25 litre sütten yapılmış yoğurdumuzu yayacağımızı varsayarak anlatalım. Kaptaki yoğurdumuzu yayık makinesine dökmeden önce güzelce karıştırıyoruz. Karıştırma işlemlerinin tamamını tahta kaşık ile yapıyoruz.

Güzelce karışan yoğurdu yayık makinemize sakince döküyoruz. Yoğurdumuzun içine yaklaşık 4 litre soğuk su döküyoruz. Şayet yoğurdumuz çok fazla dolapta beklemiş ise ve çok soğuk ise suyumuz normal su da olabilir.

Suyunu ilave ettiğimiz yayık makinemizin kapağını kapatıp 30 dakika hiç ara vermeden çalıştırıyoruz. Sürenin bitiminde yayık makinesinin kapağını açıp yoğurdumuzu kontrol ediyoruz. Yayığın üstünde yoğun bir köpüklenme göreceğiz. Köpüğün katılaşıp katılaşmadığını uzun tahta bir kaşık ile kontrol ediyoruz.

Katılaşma mutlaka olur fakat bu katılaşma henüz yeterli olmaz. Yayığın ağzını kapatıp 5-6 dakika daha çalıştırıyoruz ve makineyi durdurup yeniden kontrol ediyoruz. Yayığın üzerindeki köpüklerde öbekleşme olacaktır ve her öbek bir güvercin gözünü anımsatacaktır. İşte bu öbekler var ise yoğurdumuza bir su bardağından biraz fazla sıcak su çiseliyoruz ve ağzını kapatıp 5 dakika daha çalıştırıyoruz.

Yaklaşık 40 dakikayı bulan bu sürecin sonunda makinemizi durduruyoruz. Makinenin üzerindeki tabaka artık köpük değil öbek öbek katı tabakadır. Bu tabakanın daha kolay bir araya gelmesi için 2 bardak soğuk su çiseliyoruz ve tahta kaşıkla tabakayı yayığın üzerinden toplamaya başlıyoruz. Topladığımız tabaka, yapmaya çalıştığımız tereyağıdır.
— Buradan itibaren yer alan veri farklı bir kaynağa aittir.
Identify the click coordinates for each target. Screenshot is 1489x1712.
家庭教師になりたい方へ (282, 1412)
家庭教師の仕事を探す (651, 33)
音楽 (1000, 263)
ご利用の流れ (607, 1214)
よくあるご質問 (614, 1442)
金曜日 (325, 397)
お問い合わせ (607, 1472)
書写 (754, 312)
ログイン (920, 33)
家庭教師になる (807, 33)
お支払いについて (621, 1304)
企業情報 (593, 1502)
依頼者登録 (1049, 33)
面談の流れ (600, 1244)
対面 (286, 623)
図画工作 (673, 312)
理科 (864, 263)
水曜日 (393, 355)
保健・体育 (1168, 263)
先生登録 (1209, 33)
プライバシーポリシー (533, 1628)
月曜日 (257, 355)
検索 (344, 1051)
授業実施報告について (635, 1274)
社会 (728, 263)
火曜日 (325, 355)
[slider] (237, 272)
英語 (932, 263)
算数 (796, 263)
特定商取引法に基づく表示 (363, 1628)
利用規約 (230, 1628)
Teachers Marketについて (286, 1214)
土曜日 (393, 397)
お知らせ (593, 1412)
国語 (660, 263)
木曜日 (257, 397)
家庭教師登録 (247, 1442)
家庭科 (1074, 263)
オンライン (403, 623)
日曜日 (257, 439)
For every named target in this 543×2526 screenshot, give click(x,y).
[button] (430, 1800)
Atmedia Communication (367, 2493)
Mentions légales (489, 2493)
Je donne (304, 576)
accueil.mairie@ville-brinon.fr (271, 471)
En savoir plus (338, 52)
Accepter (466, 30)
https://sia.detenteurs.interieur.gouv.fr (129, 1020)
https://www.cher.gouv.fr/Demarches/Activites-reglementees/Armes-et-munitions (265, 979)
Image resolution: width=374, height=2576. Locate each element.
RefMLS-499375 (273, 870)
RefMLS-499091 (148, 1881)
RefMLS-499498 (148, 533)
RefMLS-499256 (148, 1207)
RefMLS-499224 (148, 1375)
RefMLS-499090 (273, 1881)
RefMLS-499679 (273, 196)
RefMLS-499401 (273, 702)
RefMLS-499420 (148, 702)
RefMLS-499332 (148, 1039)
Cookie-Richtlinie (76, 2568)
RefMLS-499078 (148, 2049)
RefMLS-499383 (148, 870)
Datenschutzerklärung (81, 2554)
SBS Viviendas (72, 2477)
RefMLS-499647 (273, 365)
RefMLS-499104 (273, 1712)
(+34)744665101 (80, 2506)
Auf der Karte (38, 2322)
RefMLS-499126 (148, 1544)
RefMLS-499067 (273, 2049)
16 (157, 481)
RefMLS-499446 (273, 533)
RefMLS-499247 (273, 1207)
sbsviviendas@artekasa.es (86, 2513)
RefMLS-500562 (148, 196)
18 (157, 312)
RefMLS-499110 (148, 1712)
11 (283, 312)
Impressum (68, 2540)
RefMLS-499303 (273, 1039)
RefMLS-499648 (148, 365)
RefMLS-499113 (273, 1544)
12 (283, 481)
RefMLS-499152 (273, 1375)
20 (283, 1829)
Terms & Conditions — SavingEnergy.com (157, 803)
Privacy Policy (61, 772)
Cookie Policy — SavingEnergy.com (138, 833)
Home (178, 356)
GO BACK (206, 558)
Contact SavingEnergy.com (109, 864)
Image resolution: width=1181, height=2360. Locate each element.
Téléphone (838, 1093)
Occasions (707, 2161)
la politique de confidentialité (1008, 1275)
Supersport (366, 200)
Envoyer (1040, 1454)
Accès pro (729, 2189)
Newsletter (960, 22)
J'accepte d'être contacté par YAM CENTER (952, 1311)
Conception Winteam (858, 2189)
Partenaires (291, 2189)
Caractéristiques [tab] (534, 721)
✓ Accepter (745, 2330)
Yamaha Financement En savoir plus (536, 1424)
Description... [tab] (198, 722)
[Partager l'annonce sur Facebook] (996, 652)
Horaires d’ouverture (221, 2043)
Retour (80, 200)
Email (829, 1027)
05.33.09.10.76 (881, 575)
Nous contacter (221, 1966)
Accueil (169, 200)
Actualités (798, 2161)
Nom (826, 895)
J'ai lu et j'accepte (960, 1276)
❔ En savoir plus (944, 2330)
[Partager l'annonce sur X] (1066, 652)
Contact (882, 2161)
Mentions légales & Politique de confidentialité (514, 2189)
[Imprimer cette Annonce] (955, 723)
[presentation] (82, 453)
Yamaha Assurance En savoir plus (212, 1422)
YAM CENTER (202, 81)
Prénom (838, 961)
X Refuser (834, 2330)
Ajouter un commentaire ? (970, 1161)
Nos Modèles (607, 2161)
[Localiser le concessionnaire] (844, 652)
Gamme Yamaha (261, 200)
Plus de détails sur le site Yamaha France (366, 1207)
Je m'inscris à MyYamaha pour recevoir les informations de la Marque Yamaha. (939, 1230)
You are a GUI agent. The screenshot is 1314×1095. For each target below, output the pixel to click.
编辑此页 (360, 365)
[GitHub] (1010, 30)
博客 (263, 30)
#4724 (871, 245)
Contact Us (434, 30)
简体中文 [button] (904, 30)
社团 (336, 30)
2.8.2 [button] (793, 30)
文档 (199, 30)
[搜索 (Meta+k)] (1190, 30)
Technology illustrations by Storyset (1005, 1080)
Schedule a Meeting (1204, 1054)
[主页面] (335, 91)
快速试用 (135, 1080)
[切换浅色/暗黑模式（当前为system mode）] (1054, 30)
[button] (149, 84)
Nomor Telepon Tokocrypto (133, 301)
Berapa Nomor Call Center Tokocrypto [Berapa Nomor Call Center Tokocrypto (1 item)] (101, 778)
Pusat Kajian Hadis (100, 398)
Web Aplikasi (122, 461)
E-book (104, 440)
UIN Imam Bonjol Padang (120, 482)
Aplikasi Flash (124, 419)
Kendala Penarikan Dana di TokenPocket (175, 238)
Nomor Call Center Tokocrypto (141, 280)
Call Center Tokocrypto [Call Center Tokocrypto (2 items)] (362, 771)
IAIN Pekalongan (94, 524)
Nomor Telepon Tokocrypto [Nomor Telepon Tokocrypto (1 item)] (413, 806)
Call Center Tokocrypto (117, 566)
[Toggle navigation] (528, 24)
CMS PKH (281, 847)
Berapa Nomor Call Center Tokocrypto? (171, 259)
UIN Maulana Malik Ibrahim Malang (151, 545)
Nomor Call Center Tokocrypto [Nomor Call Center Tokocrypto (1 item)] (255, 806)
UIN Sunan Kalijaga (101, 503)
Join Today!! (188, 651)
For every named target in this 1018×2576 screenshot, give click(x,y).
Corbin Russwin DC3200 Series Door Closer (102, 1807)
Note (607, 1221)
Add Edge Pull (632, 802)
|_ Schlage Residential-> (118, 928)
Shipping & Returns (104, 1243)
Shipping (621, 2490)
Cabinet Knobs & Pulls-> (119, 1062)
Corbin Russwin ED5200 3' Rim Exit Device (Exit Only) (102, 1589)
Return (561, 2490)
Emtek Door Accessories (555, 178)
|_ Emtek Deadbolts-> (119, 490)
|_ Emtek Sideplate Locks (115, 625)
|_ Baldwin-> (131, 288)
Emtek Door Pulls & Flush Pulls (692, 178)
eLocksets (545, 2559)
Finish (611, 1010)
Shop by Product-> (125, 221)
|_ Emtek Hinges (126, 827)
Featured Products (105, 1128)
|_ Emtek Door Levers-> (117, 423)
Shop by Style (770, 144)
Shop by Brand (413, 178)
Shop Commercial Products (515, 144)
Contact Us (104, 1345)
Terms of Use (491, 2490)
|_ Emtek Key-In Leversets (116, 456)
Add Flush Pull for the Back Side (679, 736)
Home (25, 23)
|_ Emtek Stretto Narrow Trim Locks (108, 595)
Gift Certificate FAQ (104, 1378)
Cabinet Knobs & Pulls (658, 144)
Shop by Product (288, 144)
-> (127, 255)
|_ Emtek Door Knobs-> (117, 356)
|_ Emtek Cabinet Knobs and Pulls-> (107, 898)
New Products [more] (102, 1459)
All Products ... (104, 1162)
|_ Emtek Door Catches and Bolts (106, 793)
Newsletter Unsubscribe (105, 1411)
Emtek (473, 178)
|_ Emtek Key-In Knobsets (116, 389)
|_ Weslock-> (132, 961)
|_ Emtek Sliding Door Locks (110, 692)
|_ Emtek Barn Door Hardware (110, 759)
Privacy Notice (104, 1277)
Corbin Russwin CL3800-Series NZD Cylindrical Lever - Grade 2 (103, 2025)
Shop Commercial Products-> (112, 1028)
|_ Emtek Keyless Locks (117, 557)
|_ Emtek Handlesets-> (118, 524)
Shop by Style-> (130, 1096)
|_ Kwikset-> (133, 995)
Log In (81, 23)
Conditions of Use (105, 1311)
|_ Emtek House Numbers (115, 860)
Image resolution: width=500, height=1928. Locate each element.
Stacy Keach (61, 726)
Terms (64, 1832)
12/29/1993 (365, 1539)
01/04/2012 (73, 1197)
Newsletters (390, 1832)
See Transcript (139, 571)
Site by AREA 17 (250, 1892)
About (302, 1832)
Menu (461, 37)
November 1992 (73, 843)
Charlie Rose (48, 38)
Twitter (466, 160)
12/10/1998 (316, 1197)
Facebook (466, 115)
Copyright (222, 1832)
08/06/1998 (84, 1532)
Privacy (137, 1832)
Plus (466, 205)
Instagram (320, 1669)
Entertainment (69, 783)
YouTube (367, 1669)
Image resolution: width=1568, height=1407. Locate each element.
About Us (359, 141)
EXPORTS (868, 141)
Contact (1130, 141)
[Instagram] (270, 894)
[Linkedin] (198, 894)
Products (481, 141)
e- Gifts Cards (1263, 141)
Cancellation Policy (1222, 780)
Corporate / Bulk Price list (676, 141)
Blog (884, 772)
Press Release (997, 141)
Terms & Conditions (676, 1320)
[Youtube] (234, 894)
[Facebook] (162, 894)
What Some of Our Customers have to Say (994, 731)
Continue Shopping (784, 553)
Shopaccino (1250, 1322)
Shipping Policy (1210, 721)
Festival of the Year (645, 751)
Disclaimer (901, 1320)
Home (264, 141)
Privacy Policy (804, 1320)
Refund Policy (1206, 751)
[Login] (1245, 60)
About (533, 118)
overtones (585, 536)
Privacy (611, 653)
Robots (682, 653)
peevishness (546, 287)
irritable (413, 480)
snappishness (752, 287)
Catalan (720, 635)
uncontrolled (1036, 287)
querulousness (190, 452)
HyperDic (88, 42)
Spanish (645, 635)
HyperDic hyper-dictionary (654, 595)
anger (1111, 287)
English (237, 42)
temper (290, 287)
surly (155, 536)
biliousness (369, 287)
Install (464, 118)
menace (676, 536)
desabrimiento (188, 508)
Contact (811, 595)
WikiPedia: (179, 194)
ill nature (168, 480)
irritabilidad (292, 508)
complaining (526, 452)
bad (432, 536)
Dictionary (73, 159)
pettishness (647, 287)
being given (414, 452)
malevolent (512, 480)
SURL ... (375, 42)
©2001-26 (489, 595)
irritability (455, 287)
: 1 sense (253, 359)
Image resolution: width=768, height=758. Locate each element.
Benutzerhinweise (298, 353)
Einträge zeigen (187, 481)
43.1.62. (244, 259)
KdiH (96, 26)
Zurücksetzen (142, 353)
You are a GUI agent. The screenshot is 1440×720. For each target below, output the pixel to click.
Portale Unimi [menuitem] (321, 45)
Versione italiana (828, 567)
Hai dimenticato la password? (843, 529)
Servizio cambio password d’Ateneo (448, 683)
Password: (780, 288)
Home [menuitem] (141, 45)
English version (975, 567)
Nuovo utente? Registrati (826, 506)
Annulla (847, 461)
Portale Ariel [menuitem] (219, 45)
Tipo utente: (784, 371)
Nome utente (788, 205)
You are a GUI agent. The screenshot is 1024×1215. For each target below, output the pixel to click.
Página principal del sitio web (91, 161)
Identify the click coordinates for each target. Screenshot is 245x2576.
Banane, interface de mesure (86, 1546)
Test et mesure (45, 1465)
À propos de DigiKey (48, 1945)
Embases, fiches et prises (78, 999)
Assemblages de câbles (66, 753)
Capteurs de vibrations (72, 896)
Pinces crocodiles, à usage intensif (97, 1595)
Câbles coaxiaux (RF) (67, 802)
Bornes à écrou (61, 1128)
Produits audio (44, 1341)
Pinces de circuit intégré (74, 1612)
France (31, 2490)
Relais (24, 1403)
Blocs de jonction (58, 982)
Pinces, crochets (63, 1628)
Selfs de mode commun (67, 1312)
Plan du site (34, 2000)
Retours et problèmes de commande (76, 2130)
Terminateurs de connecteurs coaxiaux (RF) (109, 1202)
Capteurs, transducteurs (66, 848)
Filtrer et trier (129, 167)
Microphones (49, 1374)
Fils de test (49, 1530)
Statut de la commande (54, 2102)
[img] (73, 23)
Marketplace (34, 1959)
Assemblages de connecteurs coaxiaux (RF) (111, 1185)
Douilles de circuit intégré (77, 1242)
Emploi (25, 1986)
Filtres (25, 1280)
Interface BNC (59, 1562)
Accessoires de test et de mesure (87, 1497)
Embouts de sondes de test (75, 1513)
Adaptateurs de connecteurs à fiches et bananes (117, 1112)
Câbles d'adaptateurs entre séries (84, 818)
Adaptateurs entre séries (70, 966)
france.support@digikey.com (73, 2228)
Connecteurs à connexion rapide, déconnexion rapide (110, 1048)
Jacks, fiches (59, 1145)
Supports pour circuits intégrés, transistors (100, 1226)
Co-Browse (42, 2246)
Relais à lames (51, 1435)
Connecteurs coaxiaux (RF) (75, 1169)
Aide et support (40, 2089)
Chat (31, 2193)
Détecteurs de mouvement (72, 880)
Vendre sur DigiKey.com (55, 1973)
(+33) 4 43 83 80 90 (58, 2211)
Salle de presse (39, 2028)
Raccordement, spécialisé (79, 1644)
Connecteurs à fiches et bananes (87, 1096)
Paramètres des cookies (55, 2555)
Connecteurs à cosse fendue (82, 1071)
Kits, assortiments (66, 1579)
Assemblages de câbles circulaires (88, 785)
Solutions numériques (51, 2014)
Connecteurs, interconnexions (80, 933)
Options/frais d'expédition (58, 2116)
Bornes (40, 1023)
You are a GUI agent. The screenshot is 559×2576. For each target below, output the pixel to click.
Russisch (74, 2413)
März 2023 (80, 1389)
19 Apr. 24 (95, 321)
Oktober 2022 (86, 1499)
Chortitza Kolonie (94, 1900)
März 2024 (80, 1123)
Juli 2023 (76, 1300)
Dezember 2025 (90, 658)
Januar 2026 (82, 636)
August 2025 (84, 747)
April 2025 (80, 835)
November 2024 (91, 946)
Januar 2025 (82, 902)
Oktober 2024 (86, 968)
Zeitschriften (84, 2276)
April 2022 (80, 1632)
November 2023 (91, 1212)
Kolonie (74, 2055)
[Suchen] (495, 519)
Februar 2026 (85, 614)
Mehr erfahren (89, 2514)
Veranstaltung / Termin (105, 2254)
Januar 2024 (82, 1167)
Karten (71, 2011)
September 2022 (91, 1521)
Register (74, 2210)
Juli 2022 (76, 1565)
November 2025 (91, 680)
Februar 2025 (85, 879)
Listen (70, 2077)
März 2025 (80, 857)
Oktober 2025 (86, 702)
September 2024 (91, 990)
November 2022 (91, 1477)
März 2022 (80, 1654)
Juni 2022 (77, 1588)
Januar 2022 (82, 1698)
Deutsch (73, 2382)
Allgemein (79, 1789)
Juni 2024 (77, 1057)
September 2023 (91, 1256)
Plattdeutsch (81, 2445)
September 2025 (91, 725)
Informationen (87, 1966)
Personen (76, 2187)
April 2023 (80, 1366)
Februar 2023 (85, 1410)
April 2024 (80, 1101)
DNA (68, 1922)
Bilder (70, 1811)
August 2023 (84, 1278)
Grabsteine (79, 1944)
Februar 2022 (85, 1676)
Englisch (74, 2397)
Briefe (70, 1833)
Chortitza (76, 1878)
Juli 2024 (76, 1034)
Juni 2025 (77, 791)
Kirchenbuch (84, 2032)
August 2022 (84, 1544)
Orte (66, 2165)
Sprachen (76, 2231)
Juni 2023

Metal kaşık kullanırsak yağ metale yapışır ve ayrıştırmakta zorlanırız. Katı öbekleri kaşıkla alıp soğuk bir kaba koyabileceğimiz gibi, yayığın içinde de kardan adamın kartopunu yapar gibi küçük kaşık hareketleri ile bir araya getirip toplayabiliriz. Yayığın içinde topladığımız tereyağı, dibe batmaz.

25 litre sütten yaptığımız yoğurdumuzdan kesin olarak 1 kilo tereyağı alırız. Tecrübeyle sabittir. Sütün kaymak yapısına göre bu miktar artar. Şayet tereyağımız 1 kilodan az çıkmışsa, bir yerlerde yağımızın bir kısmını eritmişiz, demektir. Bir süre beklemiş çiğ sütün üstünde kaymak tabakası oluşur. O tabaka alınmışsa da tereyağı az çıkar. Bunu yapmıyoruz.

Soğuk kaba aldığımız tereyağımızı çok soğuk su ile yoğurmaya başlarız. Bunu el ile de yapabiliriz, tahta kaşık ile de yoğurabiliriz. Yıkama ve yoğurma işleminin amacı, yağdaki ayran ekşiliğini gidermektir. 4-5 kez yıkayıp yoğurduktan sonra tereyağımız ekmeğe sürme aşamasına gelmiş demektir.

Tereyağının tam tadını almak isteyen, onu sade olarak ekmeğe sürmeli, hiçbir şey ile karıştırmadan tadına bakmalıdır.

Yoğurttan yapılan tereyağındaki serinlik, başka yöntemlerle yapılan tereyağında kesinlikle olmaz. O serinliğin damakta bıraktığı tada da doyum olmaz.

Yayığımızda ayranımız kaldı. Sepserin ve hafif ekşi olan ayrandan bir bardak içmeyi ihmal etmiyoruz. Kalanını ayran olarak tüketmiyoruz, elbet.

Haftaya, ayranımızdan ne yaptığımızı yazalım, inşallah.

Şunları diyerek bitirelim:

İnsanın elinin emeğinin ilk emaresi terdir. Çalışırken ter akıtan insanın eli kararsa da yüzü ağarır. Zenginliğin, itibar kriteri olduğu toplumumuzda, kiri ter olan insanlara ne çok ihtiyacımız var!